La République démocratique du Congo accélère la riposte scientifique contre la nouvelle épidémie d’Ebola de souche Bundibugyo. Alors qu’aucun vaccin homologué n’existe encore contre cette variante du virus, trois candidats vaccins sont actuellement envisagés dans le cadre d’un développement simultané et accéléré, a annoncé mardi. Jean Kaseya, DG d’Africa CDC.
Le premier vaccin à ARN messager spécifique à la souche Bundibugyo pourrait être disponible dans un délai d’environ trois mois grâce à une technologie déjà éprouvée lors de la pandémie de Covid-19.

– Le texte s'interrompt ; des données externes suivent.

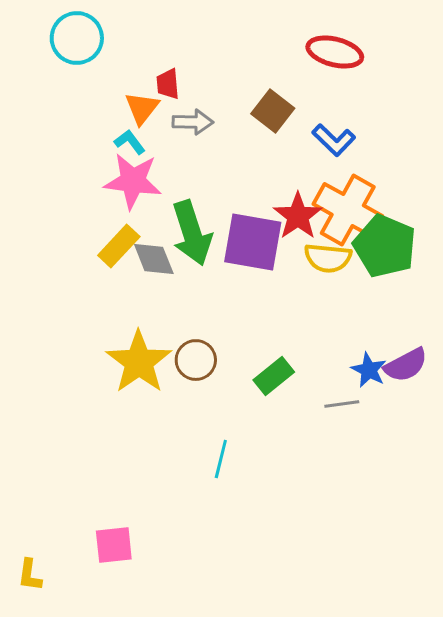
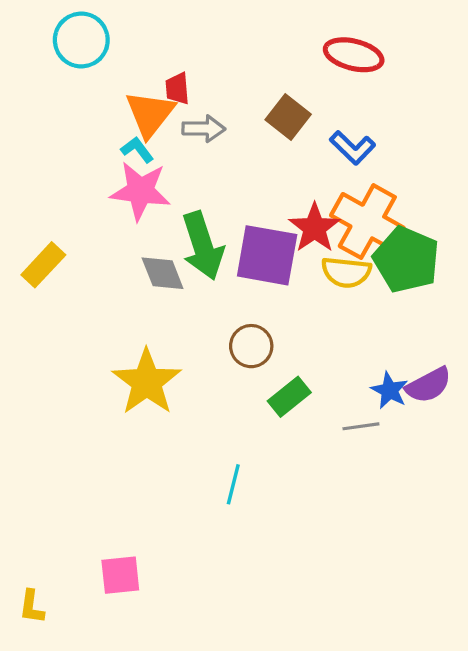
orange triangle: (142, 108) -> (150, 114), size x1.4
yellow rectangle: (119, 246) -> (43, 265), moved
brown circle: (196, 360) -> (251, 346), moved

Le deuxième candidat est le vaccin ChAdOx développé par Université d’Oxford, dont la fabrication devrait être accélérée afin de répondre rapidement à l’évolution de l’épidémie.
Le troisième vaccin, baptisé VSV-BDBV, est actuellement au stade académique à Université du Texas. Selon Africa CDC, ce projet devrait être transféré vers une production conforme aux normes pharmaceutiques internationales afin de permettre un éventuel déploiement à grande échelle.
En attendant le développement de ces vaccins spécifiques, les experts examinent la possibilité d’utiliser des vaccins déjà existants. Le comité consultatif technique sur les vaccins devait se réunir ce mercredi pour analyser l’efficacité potentielle de certaines solutions déjà disponibles contre d’autres souches d’Ebola.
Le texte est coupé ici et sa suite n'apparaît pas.